The Ballad of Buster Seruggs

The Ballad of Buster Seruggs
Image source: Google

Ratings: 4.5/5

Director: Joel Coen, Ethan Coen

Producers: Joel Coen, Ethan Coen, Megan Ellison, Sue Naegle, Robert Graf

Genre: Drama

Release Date: 31st August 2018 (Venice), 9th November 2018 (United States)

Streaming Platform: Netflix

Star Cast: Tyne Daly, James Franco, Brendan Gleeson, Zoe Kazan, Liam Neeson, Tim Blake Nelson, Tom Waits, Clancy Brown, David Krumholtz, Willie Watson, Stehpen Root, Ralph Ineson, Harry Melling, Bill Heck, Grainger Hines, Tyne Daly, Saul Rubinek, Chelcie Ross, Jonjo O'Neill

Plot:

An anthology of six short films that take place in 19th-century post-Civil War era during the settling of the Old West.

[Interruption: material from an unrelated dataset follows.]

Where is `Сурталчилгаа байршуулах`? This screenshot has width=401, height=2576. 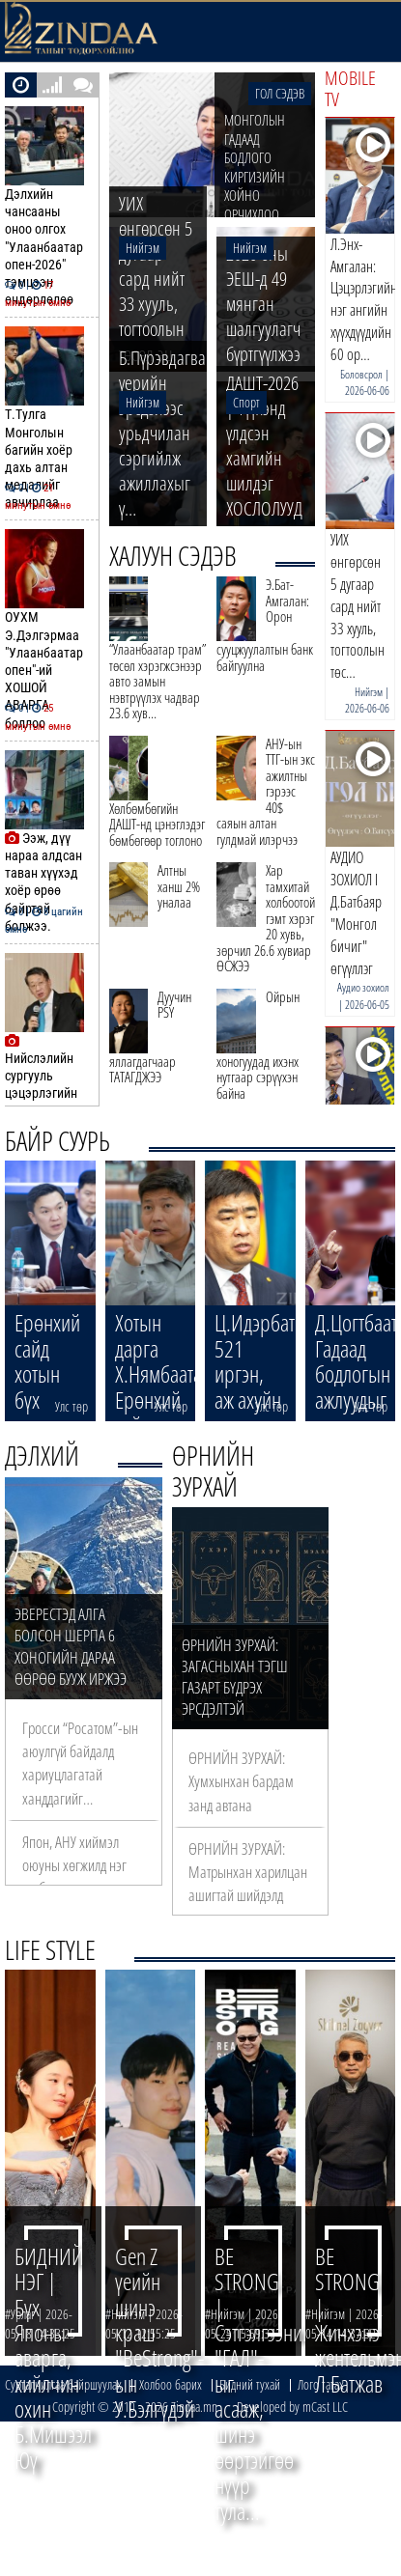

The film is presented in the form of a short story collection called The Ballad of Buster Scruggs and Other Tales of the American Frontier. Segments in between depict a hand turning the pages of a book as it goes through the six chapters.

Review:

The character of Buster Scruggs is a happy-go-lucky singing cowboy clad in white who travels atop his horse Dan. He explains to the audience that he is considered an outlaw and a "misanthrope", though he claims that he does not hate his fellow man.

In the next segment, ‘Near Algodones’- the Coens introduce each chapter by turning the pages of an illustrated book and this time it is James Franco who takes the lead as a bank robber about to be hanged.

Another chapter, ‘All Gold Canyon’ features an outstanding Tom Waits as a prospector panning for gold in a remote landscape he doesn’t seem to mind until his concernment is unexpectedly shattered.

There’s a lot of killing in this movie, and many of those who suffer it are shown- with their eyes open, looking at the sky. In the movie’s final story, ‘The Mortal Remains’, one of a pair of bounty hunters, played by Jonjo O’Neill, tells his fellow passengers how he enjoys looking into the man’s eyes and watch as he negotiates the border between life and death, trying to find a state to which he can be reconciled. Do any of them “make it?” one of the passengers asks. “I don’t know,” the bounty hunter says cheerfully. “I’m only watching.”

The musical score by Carter Burwell is rich and very persuasive to the scenes. The film evokes an old-school western vibe in many ways and the comical or the satirical elements though present, doesn’t make this film a parody.

The Coens have definitely re-defined the movie world with such a divergent and almost non-identical piece of combined art.